**Given records**
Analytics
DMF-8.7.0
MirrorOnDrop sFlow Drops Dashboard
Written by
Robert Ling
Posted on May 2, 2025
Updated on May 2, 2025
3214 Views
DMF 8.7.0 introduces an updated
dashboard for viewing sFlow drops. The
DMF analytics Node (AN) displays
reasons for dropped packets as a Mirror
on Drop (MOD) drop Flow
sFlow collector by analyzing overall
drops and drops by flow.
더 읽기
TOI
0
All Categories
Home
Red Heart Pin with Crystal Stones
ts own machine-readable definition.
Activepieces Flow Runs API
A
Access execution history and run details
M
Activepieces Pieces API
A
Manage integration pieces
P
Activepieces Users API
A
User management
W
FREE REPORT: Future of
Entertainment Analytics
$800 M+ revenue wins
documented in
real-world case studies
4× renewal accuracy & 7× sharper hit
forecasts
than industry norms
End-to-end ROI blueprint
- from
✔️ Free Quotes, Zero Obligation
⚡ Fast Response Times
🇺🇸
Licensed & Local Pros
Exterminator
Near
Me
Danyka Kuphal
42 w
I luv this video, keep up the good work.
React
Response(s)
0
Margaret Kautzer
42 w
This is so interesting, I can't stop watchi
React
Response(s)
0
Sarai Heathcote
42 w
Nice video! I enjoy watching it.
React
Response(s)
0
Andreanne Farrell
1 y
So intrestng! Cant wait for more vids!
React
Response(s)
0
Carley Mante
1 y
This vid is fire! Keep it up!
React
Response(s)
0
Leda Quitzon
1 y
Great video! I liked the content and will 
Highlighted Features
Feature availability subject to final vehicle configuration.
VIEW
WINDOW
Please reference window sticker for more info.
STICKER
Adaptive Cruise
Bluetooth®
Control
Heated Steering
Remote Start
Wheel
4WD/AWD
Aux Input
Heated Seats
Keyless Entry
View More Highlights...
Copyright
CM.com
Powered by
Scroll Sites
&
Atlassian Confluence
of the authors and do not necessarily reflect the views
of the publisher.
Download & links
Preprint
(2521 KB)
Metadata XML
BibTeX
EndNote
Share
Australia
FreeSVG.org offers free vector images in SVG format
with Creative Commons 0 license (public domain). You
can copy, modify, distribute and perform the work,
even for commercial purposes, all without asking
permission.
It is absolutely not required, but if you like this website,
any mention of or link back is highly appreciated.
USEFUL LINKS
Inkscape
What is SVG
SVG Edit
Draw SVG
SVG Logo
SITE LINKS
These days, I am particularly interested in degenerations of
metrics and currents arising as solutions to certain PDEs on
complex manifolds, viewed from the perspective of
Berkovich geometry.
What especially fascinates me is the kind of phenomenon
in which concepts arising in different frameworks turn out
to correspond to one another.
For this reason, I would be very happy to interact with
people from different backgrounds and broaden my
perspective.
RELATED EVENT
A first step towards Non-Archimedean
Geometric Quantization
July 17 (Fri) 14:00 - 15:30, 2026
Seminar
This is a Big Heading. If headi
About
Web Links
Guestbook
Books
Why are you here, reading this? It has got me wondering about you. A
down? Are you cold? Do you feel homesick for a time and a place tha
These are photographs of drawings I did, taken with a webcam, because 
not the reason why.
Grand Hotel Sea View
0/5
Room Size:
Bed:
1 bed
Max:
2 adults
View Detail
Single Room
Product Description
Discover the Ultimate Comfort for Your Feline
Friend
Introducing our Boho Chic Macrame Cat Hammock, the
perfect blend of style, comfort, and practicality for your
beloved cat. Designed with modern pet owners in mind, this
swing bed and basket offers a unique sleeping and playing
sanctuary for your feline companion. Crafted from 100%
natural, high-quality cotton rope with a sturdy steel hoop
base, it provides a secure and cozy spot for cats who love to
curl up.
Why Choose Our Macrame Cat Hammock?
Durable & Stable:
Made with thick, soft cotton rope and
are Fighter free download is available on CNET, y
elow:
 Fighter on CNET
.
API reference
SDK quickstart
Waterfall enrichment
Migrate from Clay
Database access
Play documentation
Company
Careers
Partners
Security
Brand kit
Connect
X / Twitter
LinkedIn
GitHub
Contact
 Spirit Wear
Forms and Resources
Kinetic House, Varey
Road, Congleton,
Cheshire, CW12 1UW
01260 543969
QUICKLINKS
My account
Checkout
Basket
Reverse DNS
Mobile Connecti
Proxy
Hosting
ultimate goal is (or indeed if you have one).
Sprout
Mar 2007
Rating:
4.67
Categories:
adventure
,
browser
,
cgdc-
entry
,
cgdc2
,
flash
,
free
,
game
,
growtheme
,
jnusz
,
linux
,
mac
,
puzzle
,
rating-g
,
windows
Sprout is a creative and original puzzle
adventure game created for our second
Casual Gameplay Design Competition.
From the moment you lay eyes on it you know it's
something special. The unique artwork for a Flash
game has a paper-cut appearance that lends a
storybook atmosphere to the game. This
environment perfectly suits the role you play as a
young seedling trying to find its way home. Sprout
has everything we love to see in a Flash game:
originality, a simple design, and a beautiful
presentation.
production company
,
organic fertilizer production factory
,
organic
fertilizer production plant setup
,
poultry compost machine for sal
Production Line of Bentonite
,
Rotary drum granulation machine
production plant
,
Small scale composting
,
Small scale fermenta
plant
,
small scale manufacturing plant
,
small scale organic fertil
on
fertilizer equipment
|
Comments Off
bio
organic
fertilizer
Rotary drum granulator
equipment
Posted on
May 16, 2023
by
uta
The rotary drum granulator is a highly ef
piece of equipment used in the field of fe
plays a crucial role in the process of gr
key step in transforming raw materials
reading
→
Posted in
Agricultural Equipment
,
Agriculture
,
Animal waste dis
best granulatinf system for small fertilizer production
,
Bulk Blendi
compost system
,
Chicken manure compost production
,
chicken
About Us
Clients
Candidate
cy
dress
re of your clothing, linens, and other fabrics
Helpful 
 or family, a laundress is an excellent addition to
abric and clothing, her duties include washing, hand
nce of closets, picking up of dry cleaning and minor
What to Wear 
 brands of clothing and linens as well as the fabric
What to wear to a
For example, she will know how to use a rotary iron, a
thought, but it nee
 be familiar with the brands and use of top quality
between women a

**Instructions to follow**
Your task is to repeat the records exactly. Begin at their first line and stop after the line containing "Access execution history and run details".

**Response to the exercise**
Analytics
DMF-8.7.0
MirrorOnDrop sFlow Drops Dashboard
Written by
Robert Ling
Posted on May 2, 2025
Updated on May 2, 2025
3214 Views
DMF 8.7.0 introduces an updated
dashboard for viewing sFlow drops. The
DMF analytics Node (AN) displays
reasons for dropped packets as a Mirror
on Drop (MOD) drop Flow
sFlow collector by analyzing overall
drops and drops by flow.
더 읽기
TOI
0
All Categories
Home
Red Heart Pin with Crystal Stones
ts own machine-readable definition.
Activepieces Flow Runs API
A
Access execution history and run details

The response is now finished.